Felipe Dias, diretor executivo do Instituto SOS Pantanal, acrescenta que os rios não inundaram a planície como é esperado para esta época do ano. “Deveríamos estar no nível de cheia máxima, principalmente no rio Paraguai. Agora, a área sem inundação está vulnerável a incêndios, especialmente diante da atual condição de baixa umidade do solo e do ar”, avalia.
Segundo Dias, o Pantanal vive hoje um retrato que será comum no futuro: a precipitação de chuvas na cabeceira dos rios pode ser reduzida ou até mantida no nível conhecido hoje, mas sua distribuição temporal será concentrada – ou seja, em alguns momentos a pluviosidade será intensa, seguida por outros períodos de longa estiagem, colocando em risco a conservação da maior área úmida tropical do planeta.
Danilo Bandini Ribeiro, professor do Laboratório de Ecologia da Universidade Federal do Mato Grosso do Sul (UFMS), considera que o atual estado da fiscalização do Ibama compromete o controle das queimadas. “O Ibama sofreu uma redução orçamentária que comprometeu o combate a incêndios criminosos e o manejo do fogo”, lamenta.

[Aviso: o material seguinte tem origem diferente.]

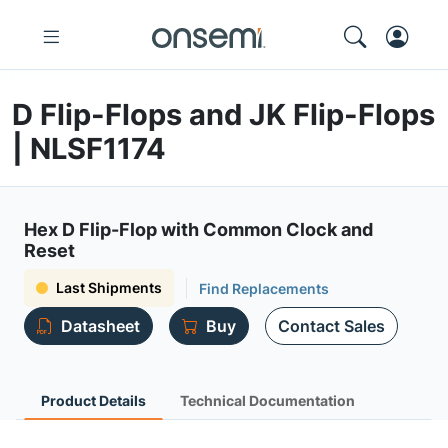
D Flip-Flops and JK Flip-Flops
| NLSF1174
Hex D Flip-Flop with Common Clock and
Reset
Last Shipments
Find Replacements
Datasheet
Buy
Contact Sales
Product Details
Technical Documentation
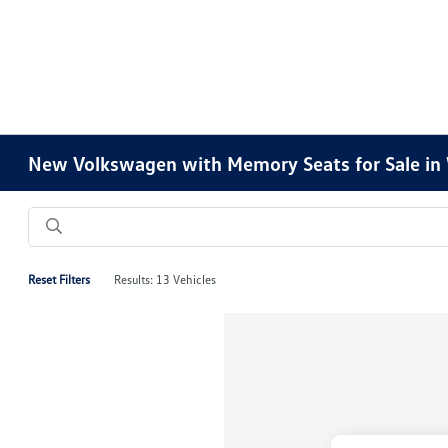
New Volkswagen with Memory Seats for Sale in 
Reset Filters
Results: 13 Vehicles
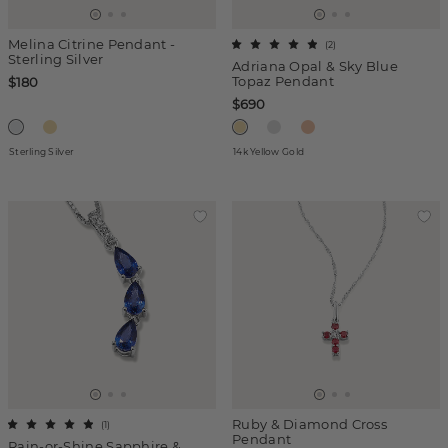
Melina Citrine Pendant -
(
2
)
Sterling Silver
Adriana Opal & Sky Blue
Topaz Pendant
$180
$690
Sterling Silver
14k Yellow Gold
Ruby & Diamond Cross
(
1
)
Pendant
Rain-or-Shine Sapphire &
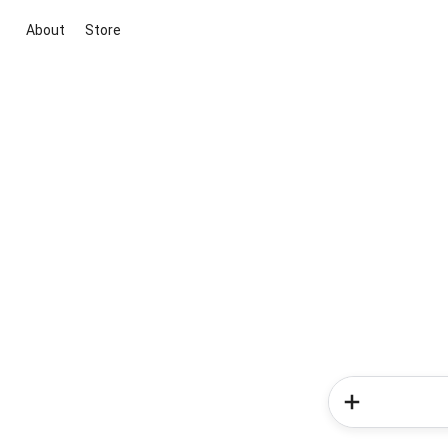
About
Store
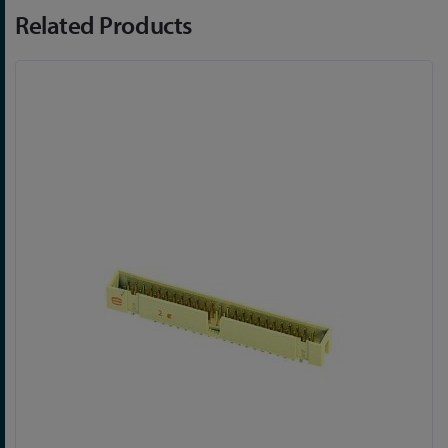
Related Products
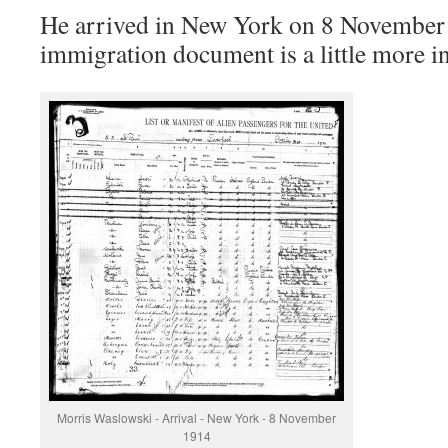
He arrived in New York on 8 November
immigration document is a little more i
Morris Waslowski - Arrival - New York - 8 November
1914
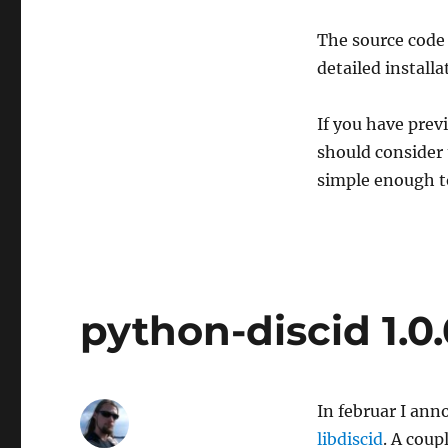
The source code 
detailed install
If you have pre
should consider
simple enough to
python-discid 1.0.
In februar I ann
libdiscid
. A cou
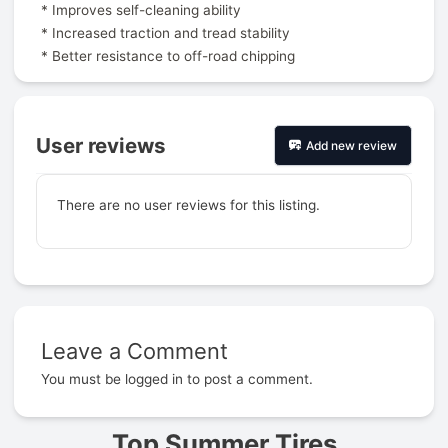
* Improves self-cleaning ability
* Increased traction and tread stability
* Better resistance to off-road chipping
User reviews
Add new review
There are no user reviews for this listing.
Leave a Comment
Prev
You must be
logged in
to post a comment.
Top Summer Tires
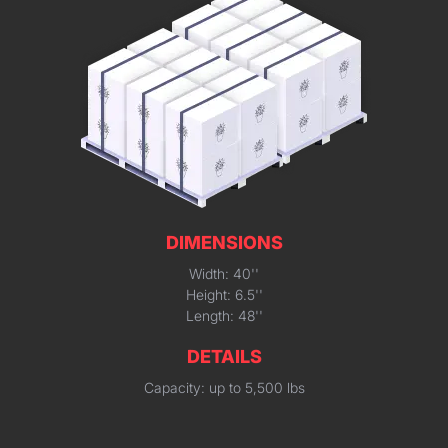
DIMENSIONS
Width: 40''
Height: 6.5''
Length: 48''
DETAILS
Capacity: up to 5,500 lbs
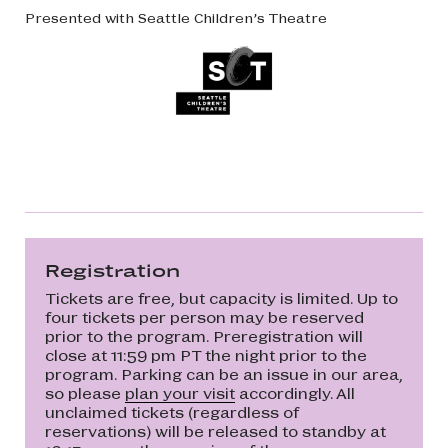
Presented with Seattle Children’s Theatre
Registration
Tickets are free, but capacity is limited. Up to
four tickets per person may be reserved
prior to the program. Preregistration will
close at 11:59 pm PT the night prior to the
program. Parking can be an issue in our area,
so please
plan your visit
accordingly. All
unclaimed tickets (regardless of
reservations) will be released to standby at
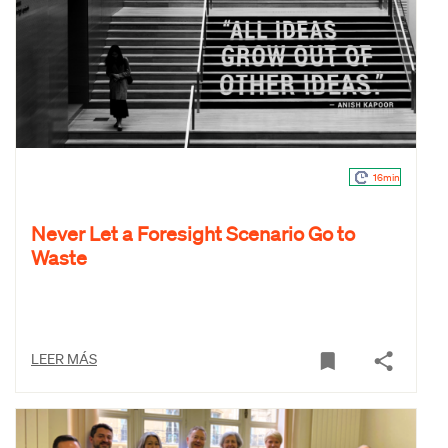
16min
Never Let a Foresight Scenario Go to
Waste
LEER MÁS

Ribeiro também preocupa-se com o fato de o Pantanal ser um bioma que atrai menos atenção, já que tem menor visibilidade internacional do que a Amazônia e ainda conserva mais de 80% de sua vegetação original nas planícies.
“A nascente dos rios, que fica no Cerrado, está muito degradada. Muitas pessoas esquecem que há uma conexão entre este bioma e o Pantanal”, pondera. “Devemos aproveitar este momento, em que há uma pressão para que o governo mude sua política ambiental, para mostrar os nossos problemas.” As informações são do jornal O Globo.